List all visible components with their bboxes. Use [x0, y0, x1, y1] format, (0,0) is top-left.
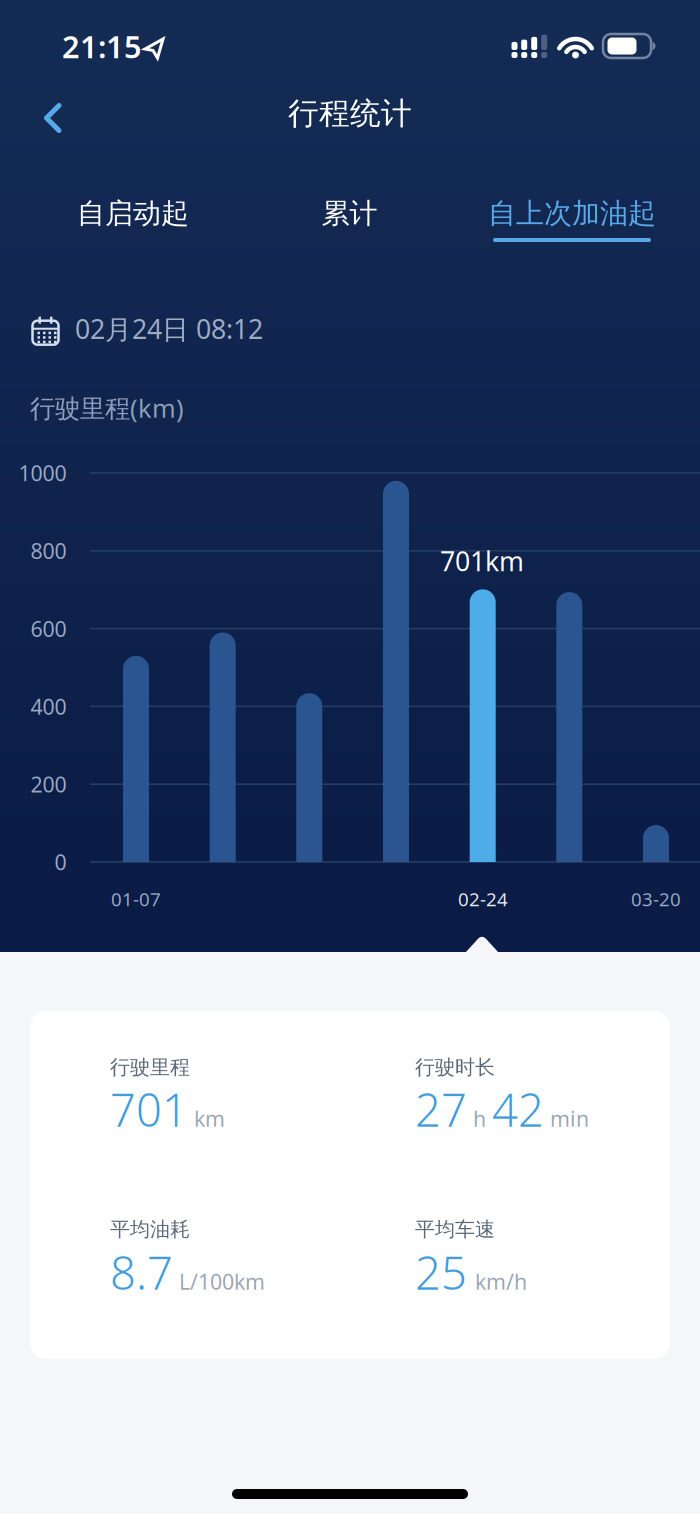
staticText: 平均车速: [415, 1217, 495, 1242]
staticText: 自启动起: [77, 196, 189, 231]
button[interactable]: 累计: [322, 196, 378, 231]
staticText: 行驶时长: [415, 1055, 495, 1080]
staticText: 0: [54, 848, 66, 876]
staticText: 累计: [322, 196, 378, 231]
staticText: km: [194, 1104, 225, 1132]
staticText: 8.7: [110, 1242, 173, 1302]
staticText: 400: [30, 692, 66, 720]
staticText: km/h: [475, 1267, 527, 1296]
staticText: min: [550, 1104, 589, 1132]
staticText: 自上次加油起: [488, 196, 656, 231]
staticText: 21:15: [62, 26, 142, 67]
staticText: 行驶里程: [110, 1055, 190, 1080]
button[interactable]: 自启动起: [77, 196, 189, 231]
staticText: 600: [30, 614, 66, 643]
staticText: 02-24: [458, 887, 508, 911]
staticText: 27: [415, 1079, 467, 1139]
staticText: 200: [30, 770, 66, 798]
staticText: 701: [110, 1079, 188, 1139]
staticText: 42: [492, 1079, 544, 1139]
button[interactable]: 02月24日 08:12: [0, 311, 700, 346]
staticText: 03-20: [631, 887, 681, 911]
staticText: 25: [415, 1242, 467, 1302]
staticText: 701km: [440, 543, 524, 579]
staticText: 行驶里程(km): [30, 391, 184, 425]
staticText: 1000: [18, 459, 66, 487]
staticText: 平均油耗: [110, 1217, 190, 1242]
staticText: 02月24日 08:12: [75, 311, 263, 346]
staticText: L/100km: [179, 1267, 265, 1296]
staticText: 800: [30, 537, 66, 565]
button[interactable]: Back: [43, 103, 63, 133]
button[interactable]: 自上次加油起: [488, 196, 656, 231]
staticText: 行程统计: [288, 95, 412, 132]
staticText: 01-07: [111, 887, 161, 911]
staticText: h: [473, 1104, 486, 1132]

# # #

▶ **Problem statement**
Your job is to copy each entry exactly as written; the pictures do not go in.

▶ **Output for this task**
List all visible components with their bboxes. Use [x0, y0, x1, y1] format, (0,0) is top-left.
staticText: 平均车速: [415, 1217, 495, 1242]
staticText: 自启动起: [77, 196, 189, 231]
button[interactable]: 累计: [322, 196, 378, 231]
staticText: 行驶时长: [415, 1055, 495, 1080]
staticText: 0: [54, 848, 66, 876]
staticText: 累计: [322, 196, 378, 231]
staticText: km: [194, 1104, 225, 1132]
staticText: 8.7: [110, 1242, 173, 1302]
staticText: 400: [30, 692, 66, 720]
staticText: km/h: [475, 1267, 527, 1296]
staticText: min: [550, 1104, 589, 1132]
staticText: 自上次加油起: [488, 196, 656, 231]
staticText: 21:15: [62, 26, 142, 67]
staticText: 行驶里程: [110, 1055, 190, 1080]
button[interactable]: 自启动起: [77, 196, 189, 231]
staticText: 600: [30, 614, 66, 643]
staticText: 02-24: [458, 887, 508, 911]
staticText: 27: [415, 1079, 467, 1139]
staticText: 200: [30, 770, 66, 798]
staticText: 701: [110, 1079, 188, 1139]
staticText: 42: [492, 1079, 544, 1139]
button[interactable]: 02月24日 08:12: [0, 311, 700, 346]
staticText: 03-20: [631, 887, 681, 911]
staticText: 25: [415, 1242, 467, 1302]
staticText: 701km: [440, 543, 524, 579]
staticText: 行驶里程(km): [30, 391, 184, 425]
staticText: 1000: [18, 459, 66, 487]
staticText: 平均油耗: [110, 1217, 190, 1242]
staticText: 02月24日 08:12: [75, 311, 263, 346]
staticText: L/100km: [179, 1267, 265, 1296]
staticText: 800: [30, 537, 66, 565]
button[interactable]: Back: [43, 103, 63, 133]
button[interactable]: 自上次加油起: [488, 196, 656, 231]
staticText: 行程统计: [288, 95, 412, 132]
staticText: 01-07: [111, 887, 161, 911]
staticText: h: [473, 1104, 486, 1132]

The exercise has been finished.